My “smart”phone and Facebook keep reminding me that it’s your birthday. My soul and my heart already knew. One of your closest friends sent me an email this morning from the other side of the world remembering and missing you on this day, the day that will forever be yours. You made birthdays a true celebration for those around you. You remembered everyone’s special day and they looked forward to their yearly call from you even if they hadn’t seen you in years. You wouldn’t have simply written a greeting on their Facebook wall…you’d go in for the personal touch…something I didn’t always appreciate growing up. So it’s only appropriate for me to shout to the stars today, letting you know how we are and how much you’re missed.
I think you’d be proud of me, Dad, and maybe even love what I’m doing with my life.
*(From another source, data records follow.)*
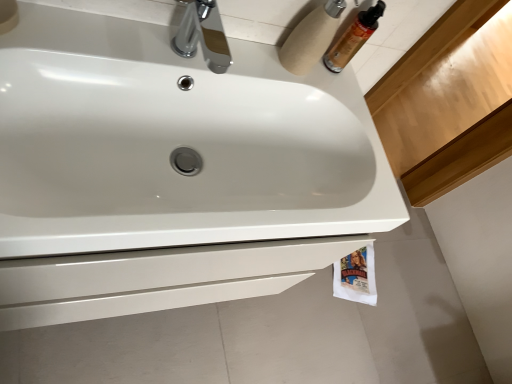 Question: Considering the relative positions of white glossy sink at center and white cardboard toilet paper at upper right, placed as the 2th toilet paper when sorted from back to front, in the image provided, is white glossy sink at center to the left or to the right of white cardboard toilet paper at upper right, placed as the 2th toilet paper when sorted from back to front,?

Choices:
 (A) left
 (B) right

Answer: (A)

Question: Relative to white cardboard toilet paper at upper right, arranged as the 1th toilet paper when viewed from the front, is white glossy sink at center in front or behind?

Choices:
 (A) behind
 (B) front

Answer: (B)

Question: Based on their relative distances, which object is nearer to the white paper towel at lower right, the first toilet paper ordered from the bottom?

Choices:
 (A) white glossy sink at center
 (B) translucent plastic mouthwash at upper right
 (C) white cardboard toilet paper at upper right, placed as the 2th toilet paper when sorted from back to front
 (D) chrome metallic faucet at upper center

Answer: (B)

Question: Considering the real-world distances, which object is farthest from the white glossy sink at center?

Choices:
 (A) chrome metallic faucet at upper center
 (B) white paper towel at lower right, acting as the first toilet paper starting from the back
 (C) white cardboard toilet paper at upper right, placed as the second toilet paper when sorted from bottom to top
 (D) translucent plastic mouthwash at upper right

Answer: (B) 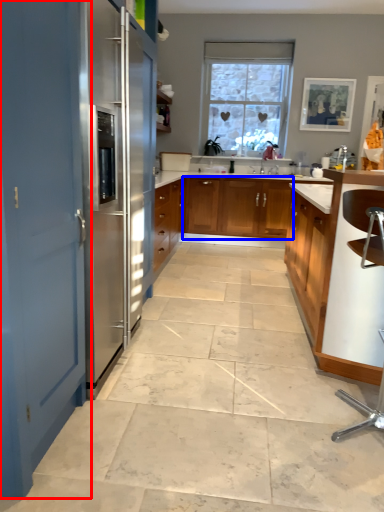 Question: Which of the following is the farthest to the observer, door (highlighted by a red box) or cabinetry (highlighted by a blue box)?

Choices:
 (A) door
 (B) cabinetry

Answer: (B) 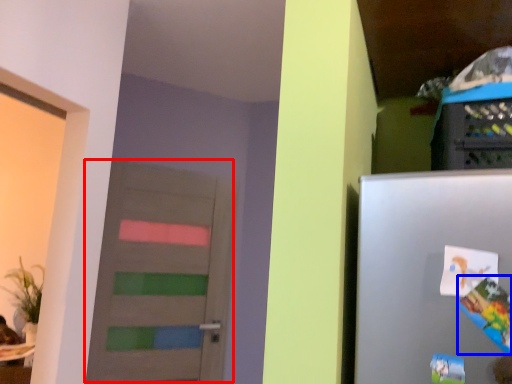 Question: Among these objects, which one is nearest to the camera, door (highlighted by a red box) or comic book (highlighted by a blue box)?

Choices:
 (A) door
 (B) comic book

Answer: (B) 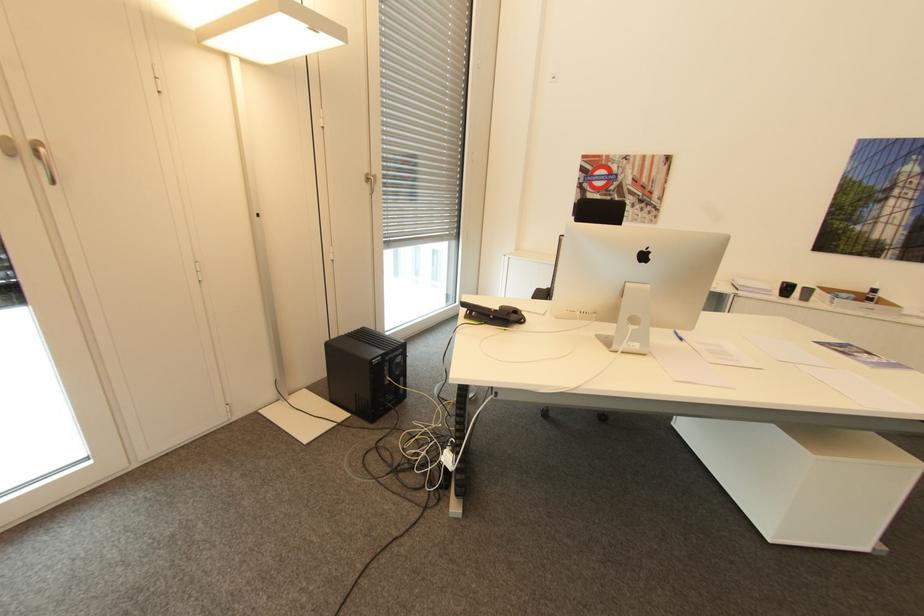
Remember all those years ago when I was a teenager and I frustrated you to no end because I lacked direction other than reading Seventeen magazine and Sweet Valley High books? You wanted me to do more than babysit and hang out with my friends. Maybe find an internship in the city like the one you set up for Dave with your friend, the architect. I didn’t…it took me forty-three years to settle into my skin and it upsets me to think that your death forced me here into this place that finally feels comfortable.
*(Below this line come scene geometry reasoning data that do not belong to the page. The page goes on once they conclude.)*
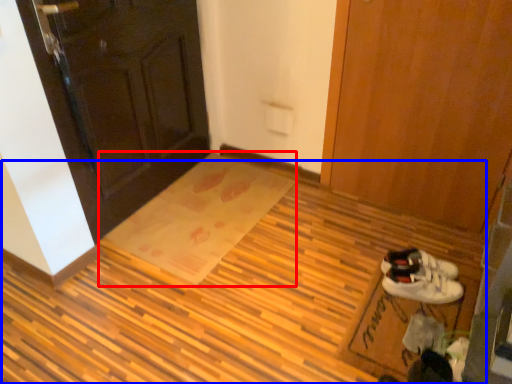 Question: Which object is further to the camera taking this photo, doormat (highlighted by a red box) or plywood (highlighted by a blue box)?

Choices:
 (A) doormat
 (B) plywood

Answer: (A) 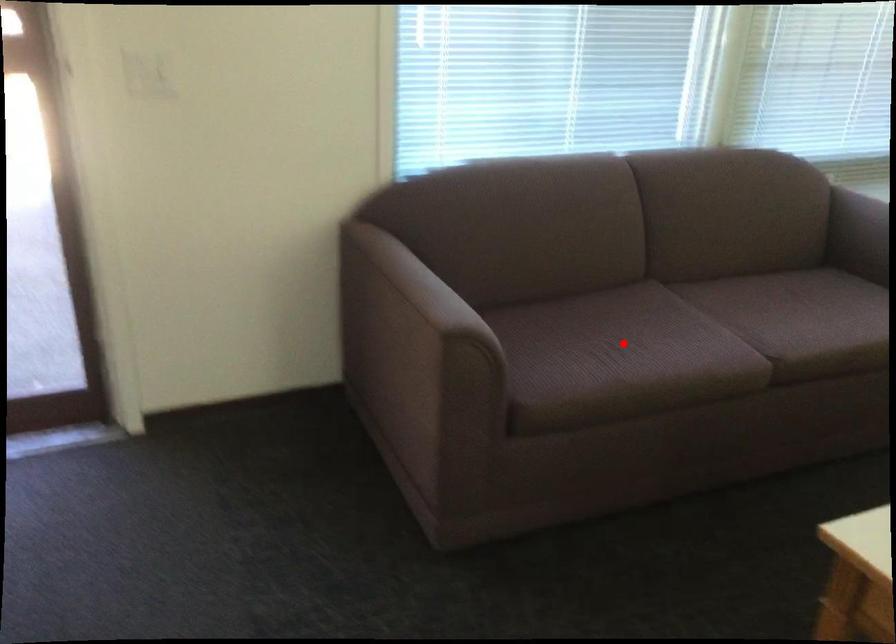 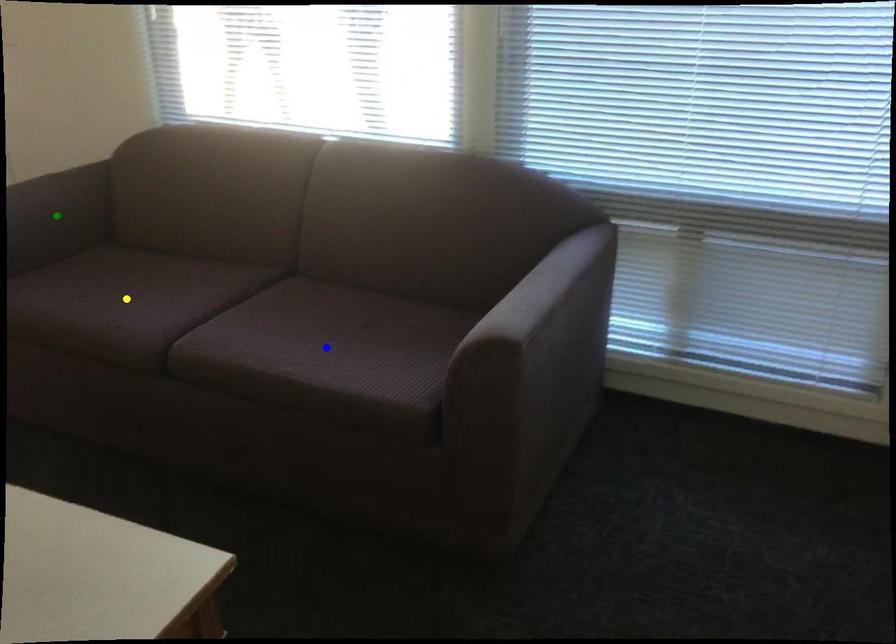 Question: I am providing you with two images of the same scene from different viewpoints. A red point is marked on the first image. You are given multiple points on the second image. Can you choose the point in image 2 that corresponds to the point in image 1?

Choices:
 (A) blue point
 (B) yellow point
 (C) green point

Answer: (B) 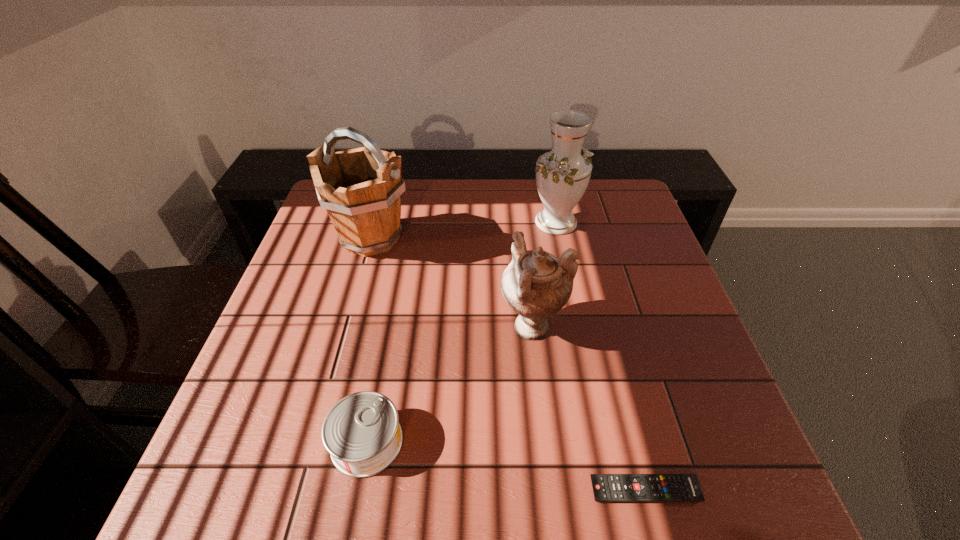 Find the location of a particular element. The image size is (960, 540). free space located on the left of the remote control is located at coordinates (522, 490).

You are a GUI agent. You are given a task and a screenshot of the screen. Output one action in this format:
    pyautogui.click(x=<x>, y=<y>)
    Task: Click on the bucket positioned at the far edge
    This screenshot has width=960, height=540.
    Given the screenshot: What is the action you would take?
    pyautogui.click(x=361, y=188)

You are a GUI agent. You are given a task and a screenshot of the screen. Output one action in this format:
    pyautogui.click(x=<x>, y=<y>)
    Task: Click on the vase at the far edge
    This screenshot has height=540, width=960.
    Given the screenshot: What is the action you would take?
    pyautogui.click(x=562, y=175)

Image resolution: width=960 pixels, height=540 pixels. I want to click on can that is at the near edge, so [362, 433].

Find the location of a particular element. remote control at the near edge is located at coordinates (606, 487).

Locate an element on the screen. The width and height of the screenshot is (960, 540). object present at the left edge is located at coordinates (361, 188).

Find the location of a particular element. This screenshot has width=960, height=540. object located at the right edge is located at coordinates (606, 487).

Locate an element on the screen. object that is at the far left corner is located at coordinates (361, 188).

Locate an element on the screen. Image resolution: width=960 pixels, height=540 pixels. object at the near right corner is located at coordinates (606, 487).

The width and height of the screenshot is (960, 540). In order to click on free spot at the far edge of the desktop in this screenshot , I will do `click(429, 185)`. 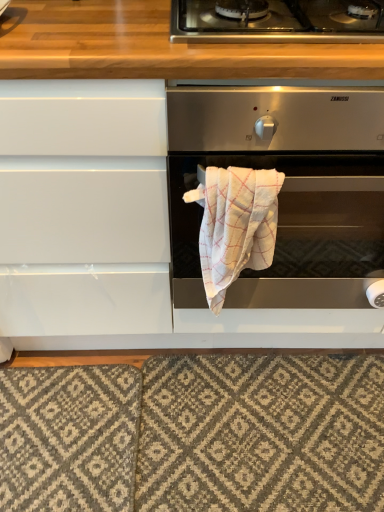 At what (x,y) coordinates should I click in order to perform the action: click on free space above textured gray rug at lower center (from a real-world perspective). Please return your answer as a coordinate pair (x, y). Looking at the image, I should click on (196, 408). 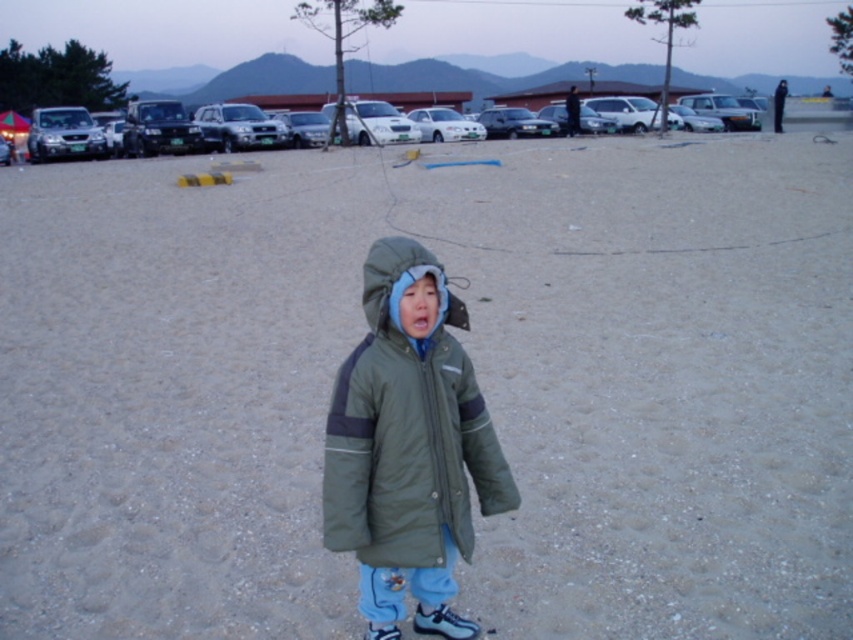 Which is below, green matte jacket at center or metallic gray sedan at center?

green matte jacket at center is lower down.

Is green matte jacket at center further to camera compared to metallic gray sedan at center?

No, it is not.

Who is more distant from viewer, (392, 474) or (520, 115)?

Point (520, 115)

Locate an element on the screen. The width and height of the screenshot is (853, 640). green matte jacket at center is located at coordinates (407, 429).

Is metallic silver suv at upper center below white glossy car at center?

Actually, metallic silver suv at upper center is above white glossy car at center.

Is point (437, 106) behind point (421, 124)?

Yes, it is.

I want to click on metallic silver suv at upper center, so click(x=206, y=134).

Does silver metallic suv at upper left appear over sleek silver sedan at center?

Yes, silver metallic suv at upper left is above sleek silver sedan at center.

Does silver metallic suv at upper left have a greater height compared to sleek silver sedan at center?

Indeed, silver metallic suv at upper left has a greater height compared to sleek silver sedan at center.

This screenshot has height=640, width=853. In order to click on silver metallic suv at upper left in this screenshot , I will do `click(238, 128)`.

At what (x,y) coordinates should I click in order to perform the action: click on silver metallic suv at upper left. Please return your answer as a coordinate pair (x, y). Looking at the image, I should click on (238, 128).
I know you’d adore your grandkids. You’d probably obsess over Alex’s new found love for the environment and urban planning. He’s so much like Dave. Justin and I catch each other’s eye when he moves his hands just like you used to. And his smart but snide little comments make me blink because I think I’m sitting with my brother and not my son. Eva would make you smile and you’d say she’s such a doll. Remember, you called me that too on occasion as I got older. You’d see some of me in her and it would worry and frustrate you but hopefully you’d realize it would eventually turn out okay. The twins…they would leave you rolling in laughter and challenge even your quick wit. Gigs would not fall for your tall tales and E would play catch with you until it was too dark to see the ball.
I’m sad…no that isn’t a strong enough word…I’m devastated that they are growing up in a world without your commanding physical presence. That they probably don’t remember your billowing laugh or great big sneeze. That you’ll never hide behind a door and scare the daylights out of them. That they never got one of your handwritten letters containing part of your soul. But for them, you still are everywhere. You are every dragonfly they see anywhere they are…even if it freaks the people we’re with out, they proudly pronounce a visiting dragonfly as Grandpa coming to say hi. You used to be a shooting star to them but you’ve morphed into something they see more frequently. To me, I thin you’re the cardinal that visits my Crepe Myrtle on my most stressful days. You’re behind a stone at Arlington and a little bit of you sits in my kitchen. To them…and maybe even to me…you’re a myth and a mystery we’ve claimed as part of our history.
On this day, the second of June, I’ll think about you more than I usually do and I’ll try to do it with more of a smile than the tears I’m shedding now. But you know what Dad, because you were always larger than life you’re still a constant in mine.